Paul and I were driving back from Florida yesterday after spending a few cold and rainy days with friends. While Paul was at the wheel, I read an article about “orange wines” which I at first thought meant wines made from oranges. Oh, how wrong I was.
Turns out that orange wines, named for their color, are the darlings of hip sommeliers and wine intellectuals. So trendy…so cutting edge. I like to pretend that I’m in the forefront of current fashion and figured I’d better do some more investigating when I got home. Today, I called around to half a dozen retailers and discovered that none of them knew about orange wines (all of them thinking, as I had, that they were made from the fruit). This got me excited because it means that, maybe for once, I really am ahead of the curve.
The article I read in the car said only that the wines were “kept at length on the grape skins as they are made.” So how are these different than rosés, I wondered. Rosé wines are made by leaving the crushed skins of red grapes in contact with the juice for a short period of time (hours or days) which imparts a pink color. And here’s what I found out about orange wines: They’re made by leaving the skins of white grapes in contact with the juice for a prolonged period of time (days, weeks or months) which imparts an orange color.
How do orange wines taste? I don’t know. Yet. A couple of the retailers are trying to find some for me to try. But just the fact that the juice is in contact with the skins for so long, you can expect these to have tannins that you wouldn’t ordinarily find in a white wine.
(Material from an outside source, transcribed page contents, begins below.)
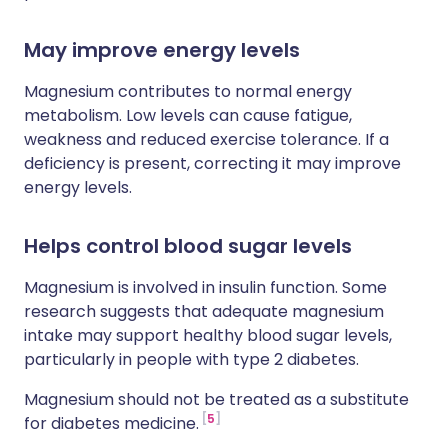
May improve energy levels
Magnesium contributes to normal energy
metabolism. Low levels can cause fatigue,
weakness and reduced exercise tolerance. If a
deficiency is present, correcting it may improve
energy levels.
Helps control blood sugar levels
Magnesium is involved in insulin function. Some
research suggests that adequate magnesium
intake may support healthy blood sugar levels,
particularly in people with type 2 diabetes.
Magnesium should not be treated as a substitute
5
for diabetes medicine.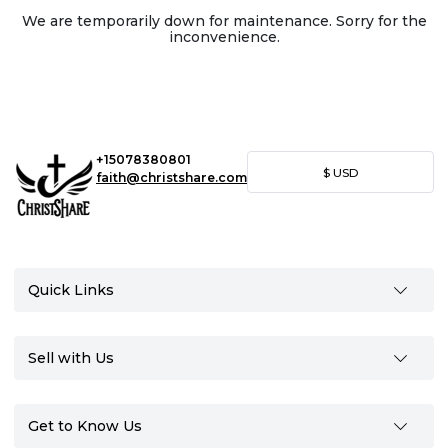
We are temporarily down for maintenance. Sorry for the
inconvenience.
+15078380801
$
USD
faith@christshare.com
Quick Links
Sell with Us
Get to Know Us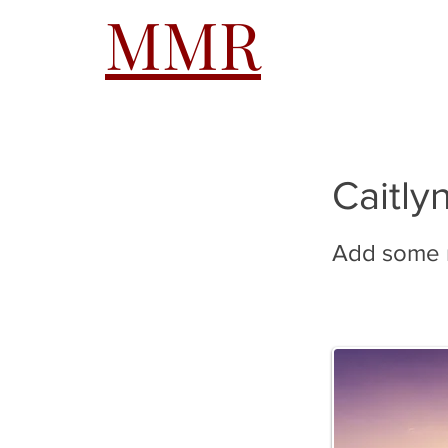
MMR
HOME
A
Caitly
Add some m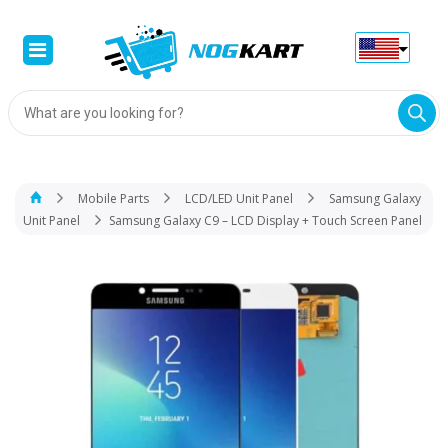
Products
search
Mobile Parts
LCD/LED Unit Panel
Samsung Galaxy
Unit Panel
Samsung Galaxy C9 – LCD Display + Touch Screen Panel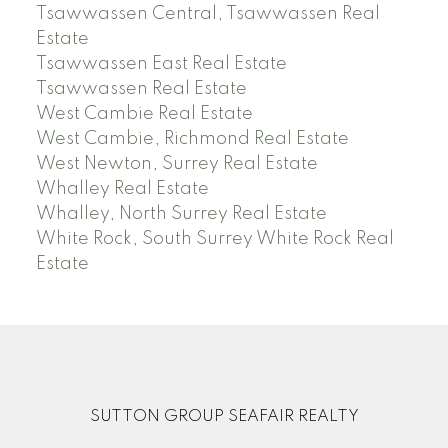
Tsawwassen Central, Tsawwassen Real
Estate
Tsawwassen East Real Estate
Tsawwassen Real Estate
West Cambie Real Estate
West Cambie, Richmond Real Estate
West Newton, Surrey Real Estate
Whalley Real Estate
Whalley, North Surrey Real Estate
White Rock, South Surrey White Rock Real
Estate
SUTTON GROUP SEAFAIR REALTY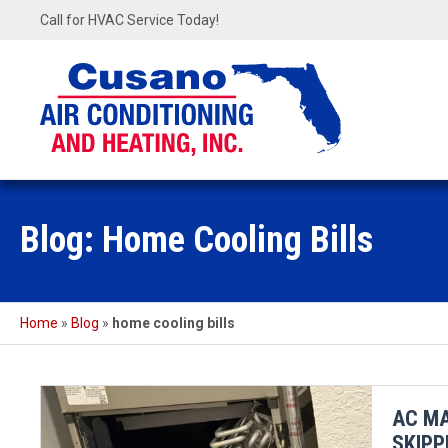
Call for HVAC Service Today!
Blog: Home Cooling Bills
Home
»
Blog
»
home cooling bills
AC MA
SKIPP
I’ll report back.
One thing I did find out: this technique of fermenting white wines with their skins goes back thousands of years. But the process was pretty much abandoned when the “correct” way to produce white wines came into vogue. And now, it’s back.
It’s a lot like clothing. If you lived through the 60s or 70s (or have pictures of your parents during that era) you know that fashion repeats itself. Look around: wrap dresses, peasant tops, platform shoes. What was old is new again. That goes for wine too.